Work to complete —
Write out the listing exactly, dropping any picture it contains.
*** Opening Provided records ***
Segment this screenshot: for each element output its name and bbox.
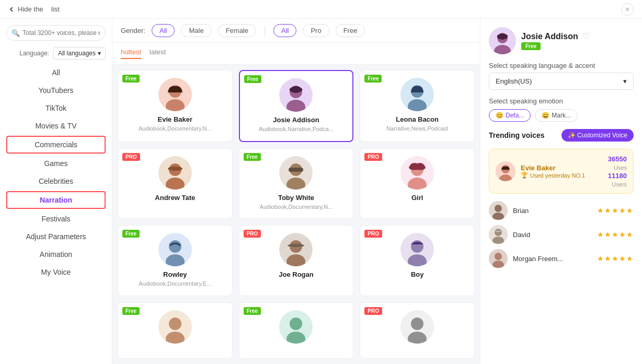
- free-badge: Free: [244, 75, 261, 83]
- language-section: Select speaking language & accent Englis…: [489, 62, 634, 90]
- sidebar-item-movies-tv[interactable]: Movies & TV: [0, 117, 112, 135]
- sidebar-item-festivals[interactable]: Festivals: [0, 210, 112, 228]
- gender-label: Gender:: [121, 27, 145, 34]
- svg-point-31: [169, 318, 181, 330]
- voice-card-josie-addison[interactable]: Free Josie Addison Audiobook,Narrative,P…: [239, 70, 354, 142]
- gender-female-button[interactable]: Female: [218, 24, 256, 37]
- trending-item-morgan[interactable]: Morgan Freem... ★★★★★: [489, 249, 634, 268]
- avatar-v3: [400, 310, 434, 344]
- trending-name-david: David: [513, 231, 592, 239]
- gender-male-button[interactable]: Male: [181, 24, 211, 37]
- free-badge: Free: [122, 307, 140, 315]
- voice-card-rowley[interactable]: Free Rowley Audiobook,Documentary,E...: [118, 225, 233, 296]
- trending-avatar-brian: [489, 201, 508, 220]
- customized-voice-button[interactable]: ✨ Customized Voice: [561, 129, 634, 142]
- uses-label: Uses: [614, 165, 627, 171]
- gender-all-button[interactable]: All: [152, 24, 175, 37]
- trending-name-morgan: Morgan Freem...: [513, 255, 592, 263]
- trending-top-stats: 36550 Uses 11180 Users: [608, 155, 627, 188]
- pro-badge: PRO: [364, 307, 382, 315]
- sidebar-item-all[interactable]: All: [0, 64, 112, 81]
- voice-name: Toby White: [278, 194, 314, 202]
- heart-icon[interactable]: ♡: [582, 31, 590, 41]
- voice-name: Rowley: [163, 271, 187, 278]
- svg-point-34: [290, 318, 302, 330]
- avatar-andrew-tate: [158, 156, 192, 190]
- sidebar-item-tiktok[interactable]: TikTok: [0, 99, 112, 117]
- trending-title: Trending voices: [489, 131, 545, 139]
- top-bar: Hide the list ×: [0, 0, 642, 19]
- voice-card-girl[interactable]: PRO Girl: [360, 148, 475, 219]
- stars-brian: ★★★★★: [597, 206, 634, 215]
- sidebar-item-my-voice[interactable]: My Voice: [0, 263, 112, 281]
- search-icon: 🔍: [12, 29, 20, 37]
- sidebar-item-celebrities[interactable]: Celebrities: [0, 172, 112, 190]
- type-pro-button[interactable]: Pro: [303, 24, 329, 37]
- right-panel: Josie Addison ♡ Free Select speaking lan…: [480, 19, 642, 364]
- avatar-v1: [158, 310, 192, 344]
- selected-name-row: Josie Addison ♡: [521, 31, 590, 41]
- voice-name: Evie Baker: [158, 115, 193, 123]
- language-value: All languages: [58, 50, 96, 57]
- avatar-evie-baker: [158, 78, 192, 111]
- voice-tags: Audiobook,Documentary,N...: [245, 204, 348, 210]
- selected-avatar: [489, 27, 516, 54]
- language-label: Language:: [19, 50, 49, 57]
- avatar-girl: [400, 156, 434, 190]
- trending-item-david[interactable]: David ★★★★★: [489, 225, 634, 244]
- trending-section: Trending voices ✨ Customized Voice: [489, 129, 634, 142]
- language-select[interactable]: All languages ▾: [53, 47, 106, 60]
- language-dropdown[interactable]: English(US) ▾: [489, 73, 634, 90]
- sidebar-item-youtubers[interactable]: YouTubers: [0, 81, 112, 99]
- tab-hottest[interactable]: hottest: [121, 48, 141, 59]
- voice-card-v2[interactable]: Free: [239, 302, 354, 359]
- voice-card-joe-rogan[interactable]: PRO Joe Rogan: [239, 225, 354, 296]
- trending-item-brian[interactable]: Brian ★★★★★: [489, 201, 634, 220]
- selected-voice-header: Josie Addison ♡ Free: [489, 27, 634, 54]
- close-button[interactable]: ×: [621, 3, 634, 16]
- voice-name: Joe Rogan: [279, 271, 313, 278]
- sidebar-item-animation[interactable]: Animation: [0, 245, 112, 263]
- pro-badge: PRO: [364, 230, 382, 238]
- voice-card-v1[interactable]: Free: [118, 302, 233, 359]
- sidebar-item-adjust-parameters[interactable]: Adjust Parameters: [0, 228, 112, 245]
- avatar-v2: [279, 310, 313, 344]
- sidebar-item-games[interactable]: Games: [0, 155, 112, 172]
- voice-tags: Audiobook,Narrative,Podca...: [245, 126, 348, 132]
- language-row: Language: All languages ▾: [6, 47, 106, 60]
- avatar-josie-addison: [279, 78, 313, 112]
- emotion-mark-button[interactable]: 😄 Mark...: [535, 109, 578, 122]
- voice-card-evie-baker[interactable]: Free Evie Baker Audiobook,Documentary,N.…: [118, 70, 233, 142]
- voice-name: Leona Bacon: [396, 115, 439, 123]
- voice-name: Girl: [411, 194, 423, 202]
- main-layout: 🔍 Language: All languages ▾ All YouTuber…: [0, 19, 642, 364]
- voice-card-boy[interactable]: PRO Boy: [360, 225, 475, 296]
- hide-list-area[interactable]: Hide the list: [8, 5, 60, 13]
- stars-david: ★★★★★: [597, 230, 634, 239]
- voice-card-v3[interactable]: PRO: [360, 302, 475, 359]
- pro-badge: PRO: [364, 153, 382, 161]
- voice-card-toby-white[interactable]: Free Toby White Audiobook,Documentary,N.…: [239, 148, 354, 219]
- emotion-default-button[interactable]: 😊 Defa...: [489, 109, 531, 122]
- search-input[interactable]: [6, 25, 106, 41]
- svg-point-26: [288, 244, 304, 247]
- list-label: list: [51, 5, 60, 13]
- free-tag: Free: [521, 42, 541, 50]
- trending-top-card[interactable]: Evie Baker 🏆 Used yesterday NO.1 36550 U…: [489, 149, 634, 194]
- users-label: Users: [612, 181, 627, 187]
- sidebar-item-narration[interactable]: Narration: [6, 191, 106, 209]
- svg-point-52: [495, 253, 502, 260]
- voice-card-andrew-tate[interactable]: PRO Andrew Tate: [118, 148, 233, 219]
- voice-card-leona-bacon[interactable]: Free Leona Bacon Narrative,News,Podcast: [360, 70, 475, 142]
- type-free-button[interactable]: Free: [336, 24, 365, 37]
- divider: [265, 26, 265, 36]
- chevron-down-icon: ▾: [98, 50, 101, 57]
- sidebar-item-commercials[interactable]: Commercials: [6, 136, 106, 154]
- arrow-left-icon: [8, 6, 15, 13]
- search-box: 🔍: [6, 25, 106, 41]
- type-all-button[interactable]: All: [273, 24, 296, 37]
- emotion-section: Select speaking emotion 😊 Defa... 😄 Mark…: [489, 97, 634, 122]
- trending-top-badge: 🏆 Used yesterday NO.1: [521, 172, 603, 179]
- tab-latest[interactable]: latest: [150, 48, 166, 59]
- stars-morgan: ★★★★★: [597, 254, 634, 263]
*** Closing Provided records ***
Written solution —
Segment this screenshot: for each element output its name and bbox.
- free-badge: Free: [244, 75, 261, 83]
- language-section: Select speaking language & accent Englis…: [489, 62, 634, 90]
- sidebar-item-movies-tv[interactable]: Movies & TV: [0, 117, 112, 135]
- sidebar-item-festivals[interactable]: Festivals: [0, 210, 112, 228]
- gender-label: Gender:: [121, 27, 145, 34]
- svg-point-31: [169, 318, 181, 330]
- voice-card-josie-addison[interactable]: Free Josie Addison Audiobook,Narrative,P…: [239, 70, 354, 142]
- gender-female-button[interactable]: Female: [218, 24, 256, 37]
- trending-item-morgan[interactable]: Morgan Freem... ★★★★★: [489, 249, 634, 268]
- avatar-v3: [400, 310, 434, 344]
- trending-name-david: David: [513, 231, 592, 239]
- gender-male-button[interactable]: Male: [181, 24, 211, 37]
- free-badge: Free: [122, 307, 140, 315]
- voice-card-rowley[interactable]: Free Rowley Audiobook,Documentary,E...: [118, 225, 233, 296]
- trending-avatar-brian: [489, 201, 508, 220]
- customized-voice-button[interactable]: ✨ Customized Voice: [561, 129, 634, 142]
- uses-label: Uses: [614, 165, 627, 171]
- gender-all-button[interactable]: All: [152, 24, 175, 37]
- trending-name-morgan: Morgan Freem...: [513, 255, 592, 263]
- trending-top-stats: 36550 Uses 11180 Users: [608, 155, 627, 188]
- pro-badge: PRO: [364, 307, 382, 315]
- sidebar-item-all[interactable]: All: [0, 64, 112, 81]
- voice-name: Toby White: [278, 194, 314, 202]
- heart-icon[interactable]: ♡: [582, 31, 590, 41]
- voice-name: Rowley: [163, 271, 187, 278]
- svg-point-34: [290, 318, 302, 330]
- avatar-andrew-tate: [158, 156, 192, 190]
- sidebar-item-tiktok[interactable]: TikTok: [0, 99, 112, 117]
- trending-title: Trending voices: [489, 131, 545, 139]
- top-bar: Hide the list ×: [0, 0, 642, 19]
- voice-card-girl[interactable]: PRO Girl: [360, 148, 475, 219]
- stars-brian: ★★★★★: [597, 206, 634, 215]
- sidebar-item-my-voice[interactable]: My Voice: [0, 263, 112, 281]
- search-icon: 🔍: [12, 29, 20, 37]
- sidebar-item-celebrities[interactable]: Celebrities: [0, 172, 112, 190]
- type-pro-button[interactable]: Pro: [303, 24, 329, 37]
- right-panel: Josie Addison ♡ Free Select speaking lan…: [480, 19, 642, 364]
- avatar-v1: [158, 310, 192, 344]
- selected-name-row: Josie Addison ♡: [521, 31, 590, 41]
- voice-name: Evie Baker: [158, 115, 193, 123]
- language-value: All languages: [58, 50, 96, 57]
- avatar-evie-baker: [158, 78, 192, 111]
- voice-tags: Audiobook,Documentary,N...: [245, 204, 348, 210]
- selected-avatar: [489, 27, 516, 54]
- language-label: Language:: [19, 50, 49, 57]
- avatar-girl: [400, 156, 434, 190]
- trending-item-david[interactable]: David ★★★★★: [489, 225, 634, 244]
- trending-section: Trending voices ✨ Customized Voice: [489, 129, 634, 142]
- language-select[interactable]: All languages ▾: [53, 47, 106, 60]
- language-dropdown[interactable]: English(US) ▾: [489, 73, 634, 90]
- sidebar-item-youtubers[interactable]: YouTubers: [0, 81, 112, 99]
- tab-hottest[interactable]: hottest: [121, 48, 141, 59]
- voice-card-v2[interactable]: Free: [239, 302, 354, 359]
- voice-card-joe-rogan[interactable]: PRO Joe Rogan: [239, 225, 354, 296]
- trending-item-brian[interactable]: Brian ★★★★★: [489, 201, 634, 220]
- selected-voice-header: Josie Addison ♡ Free: [489, 27, 634, 54]
- close-button[interactable]: ×: [621, 3, 634, 16]
- voice-name: Joe Rogan: [279, 271, 313, 278]
- sidebar-item-animation[interactable]: Animation: [0, 245, 112, 263]
- pro-badge: PRO: [364, 230, 382, 238]
- voice-card-v1[interactable]: Free: [118, 302, 233, 359]
- sidebar-item-adjust-parameters[interactable]: Adjust Parameters: [0, 228, 112, 245]
- avatar-v2: [279, 310, 313, 344]
- sidebar-item-games[interactable]: Games: [0, 155, 112, 172]
- voice-tags: Audiobook,Narrative,Podca...: [245, 126, 348, 132]
- language-row: Language: All languages ▾: [6, 47, 106, 60]
- avatar-josie-addison: [279, 78, 313, 112]
- emotion-mark-button[interactable]: 😄 Mark...: [535, 109, 578, 122]
- voice-card-evie-baker[interactable]: Free Evie Baker Audiobook,Documentary,N.…: [118, 70, 233, 142]
- voice-name: Leona Bacon: [396, 115, 439, 123]
- voice-name: Girl: [411, 194, 423, 202]
- main-layout: 🔍 Language: All languages ▾ All YouTuber…: [0, 19, 642, 364]
- voice-card-boy[interactable]: PRO Boy: [360, 225, 475, 296]
- hide-list-area[interactable]: Hide the list: [8, 5, 60, 13]
- stars-david: ★★★★★: [597, 230, 634, 239]
- voice-card-v3[interactable]: PRO: [360, 302, 475, 359]
- pro-badge: PRO: [364, 153, 382, 161]
- voice-card-toby-white[interactable]: Free Toby White Audiobook,Documentary,N.…: [239, 148, 354, 219]
- emotion-default-button[interactable]: 😊 Defa...: [489, 109, 531, 122]
- search-input[interactable]: [6, 25, 106, 41]
- svg-point-26: [288, 244, 304, 247]
- list-label: list: [51, 5, 60, 13]
- free-tag: Free: [521, 42, 541, 50]
- trending-top-card[interactable]: Evie Baker 🏆 Used yesterday NO.1 36550 U…: [489, 149, 634, 194]
- users-label: Users: [612, 181, 627, 187]
- sidebar-item-narration[interactable]: Narration: [6, 191, 106, 209]
- svg-point-52: [495, 253, 502, 260]
- voice-card-andrew-tate[interactable]: PRO Andrew Tate: [118, 148, 233, 219]
- voice-card-leona-bacon[interactable]: Free Leona Bacon Narrative,News,Podcast: [360, 70, 475, 142]
- type-free-button[interactable]: Free: [336, 24, 365, 37]
- divider: [265, 26, 265, 36]
- chevron-down-icon: ▾: [98, 50, 101, 57]
- sidebar-item-commercials[interactable]: Commercials: [6, 136, 106, 154]
- arrow-left-icon: [8, 6, 15, 13]
- search-box: 🔍: [6, 25, 106, 41]
- type-all-button[interactable]: All: [273, 24, 296, 37]
- emotion-section: Select speaking emotion 😊 Defa... 😄 Mark…: [489, 97, 634, 122]
- trending-top-badge: 🏆 Used yesterday NO.1: [521, 172, 603, 179]
- tab-latest[interactable]: latest: [150, 48, 166, 59]
- stars-morgan: ★★★★★: [597, 254, 634, 263]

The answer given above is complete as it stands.